Hyphens, En Dashes, Em Dashes

Q. What is the difference in usage between an em dash and an en dash?

A. I will try to condense the various bits of information scattered throughout CMOS. First of all, there are three lengths of what are all more or less dashes: hyphen (-), en dash (–), and em dash (—). I frame it this way because the work they do is roughly related to their length (though I don’t think CMOS puts it this way outright).

The hyphen connects two things that are intimately related, usually words that function together as a single concept or work together as a joint modifier (e.g., tie-in, toll-free call, two-thirds).

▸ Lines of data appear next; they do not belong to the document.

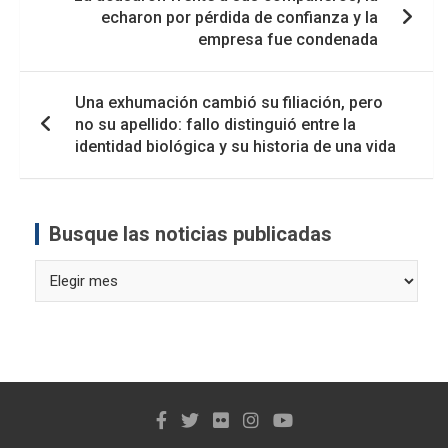
de
echaron por pérdida de confianza y la
entradas
empresa fue condenada
Una exhumación cambió su filiación, pero
no su apellido: fallo distinguió entre la
identidad biológica y su historia de una vida
Busque las noticias publicadas
Busque
las
noticias
publicadas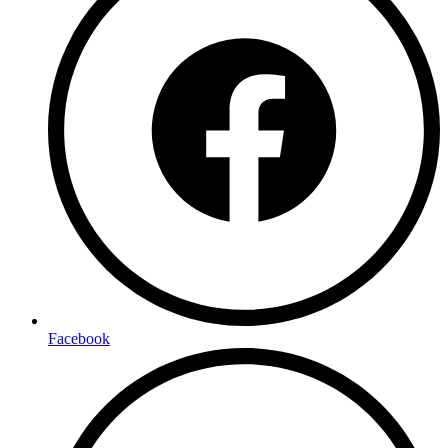
Facebook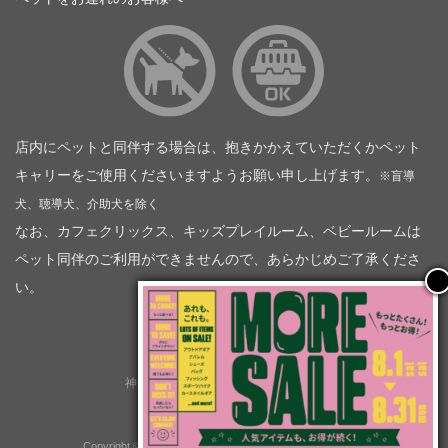
店内にペットと同伴する場合は、抱きかかえていただくかペット
キャリーをご使用くださいますようお願い申し上げます。
※盲導
犬、聴導犬、介助犬を除く
なお、カフェクリックス、キッズプレイルーム、ベビールームは
ペット同伴のご利用ができませんので、あらかじめご了承くださ
い。
神奈川トヨタ自動車（企業情報）
トヨタモビリティ神奈川
株式会社会社ＫＴグループ
Copyright © GOOD OPEN AIRS myX All Rights Reserved.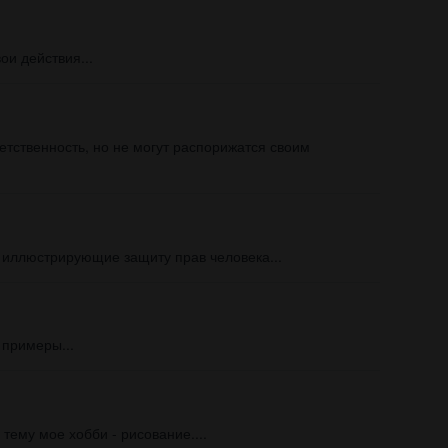
и действия...
етственность, но не могут распорижатся своим
 иллюстрирующие защиту прав человека...
 примеры...
тему мое хобби - рисование....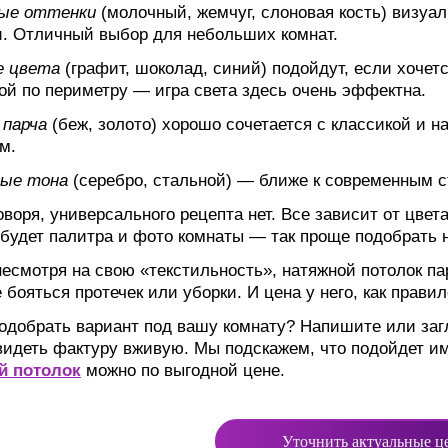
ые оттенки
(молочный, жемчуг, слоновая кость) визу
и. Отличный выбор для небольших комнат.
е цвета
(графит, шоколад, синий) подойдут, если хочетс
ой по периметру — игра света здесь очень эффектна.
 парча
(беж, золото) хорошо сочетается с классикой и 
м.
ные тона
(серебро, стальной) — ближе к современным с
оворя, универсального рецепта нет. Все зависит от цвета
 будет палитра и фото комнаты — так проще подобрать 
несмотря на свою «текстильность», натяжной потолок па
 бояться протечек или уборки. И цена у него, как правил
одобрать вариант под вашу комнату? Напишите или загл
идеть фактуру вживую. Мы подскажем, что подойдет и
й потолок
можно по выгодной цене.
Уточнить актуальные ц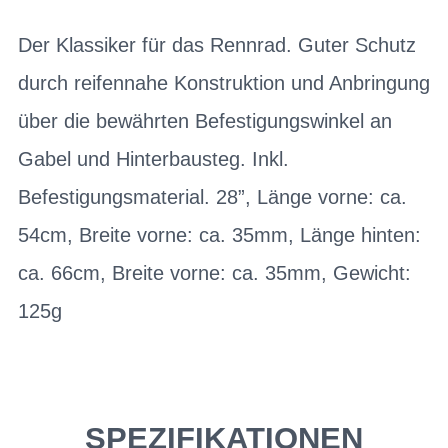
Der Klassiker für das Rennrad. Guter Schutz
durch reifennahe Konstruktion und Anbringung
über die bewährten Befestigungswinkel an
Gabel und Hinterbausteg. Inkl.
Befestigungsmaterial. 28”, Länge vorne: ca.
54cm, Breite vorne: ca. 35mm, Länge hinten:
ca. 66cm, Breite vorne: ca. 35mm, Gewicht:
125g
SPEZIFIKATIONEN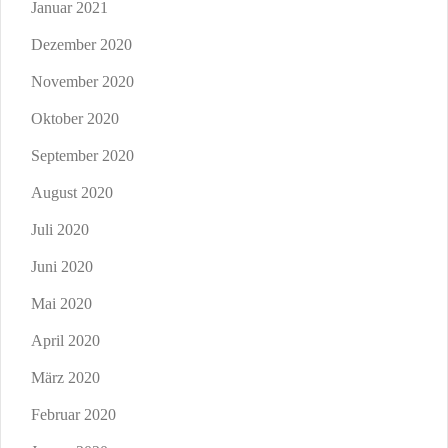
Januar 2021
Dezember 2020
November 2020
Oktober 2020
September 2020
August 2020
Juli 2020
Juni 2020
Mai 2020
April 2020
März 2020
Februar 2020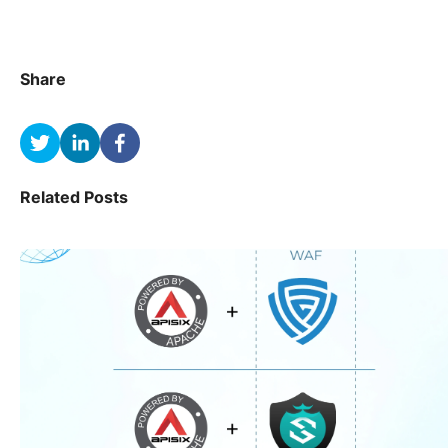
Share
Related Posts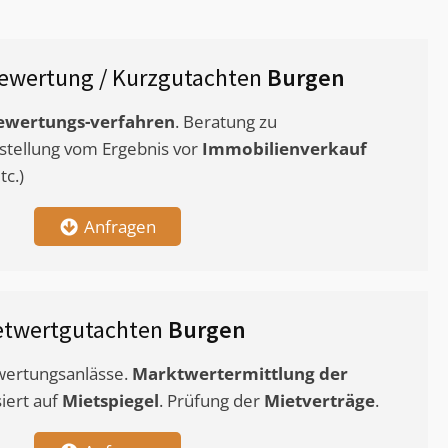
ewertung / Kurzgutachten
Burgen
ewertungs-verfahren
. Beratung zu
stellung vom Ergebnis vor
Immobilienverkauf
c.)
Anfragen
etwertgutachten
Burgen
ewertungsanlässe.
Marktwertermittlung
der
siert auf
Mietspiegel
. Prüfung der
Mietverträge
.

The en dash connects things that are related to each other by distance, as in the May–September issue of a magazine; it’s not a May-September issue, because June, July, and August are also ostensibly included in this range. And in fact en dashes specify any kind of range, which is why they properly appear in indexes when a range of pages is cited (e.g., 147–48). En dashes are also used to connect a prefix to a proper open compound: for example, pre–World War II. In that example, “pre” is connected to the open compound “World War II” and therefore has to do a little extra work (to bridge the space between the two words it modifies—space that cannot be besmirched by hyphens because “World War II” is a proper noun). Now, that is a rather fussy use of the en dash that many people ignore, preferring the hyphen.

The em dash has several uses. It allows, in a manner similar to parentheses, an additional thought to be added within a sentence by sort of breaking away from that sentence—as I’ve done here. Its use or misuse for this purpose is a matter of taste, and subject to the effect on the writer’s or reader’s “ear.” Em dashes also substitute for something missing. For example, in a bibliographic list, rather than repeating the same author over and over again, three consecutive em dashes (also known as a 3-em dash) stand in for the author’s name. In interrupted speech, one or two em dashes may be used: “I wasn’t trying to imply——” “Then just what were you trying to do?” Also, the em dash may serve as a sort of bullet point, as in this to-do list:

—wash the car

—walk the dog

—attempt to explain em and en dashes

This explanation is not intended to be exhaustive (for much more, see chapter 6 in CMOS 16), but I do hope that it helps to frame the different potential of each length of dash.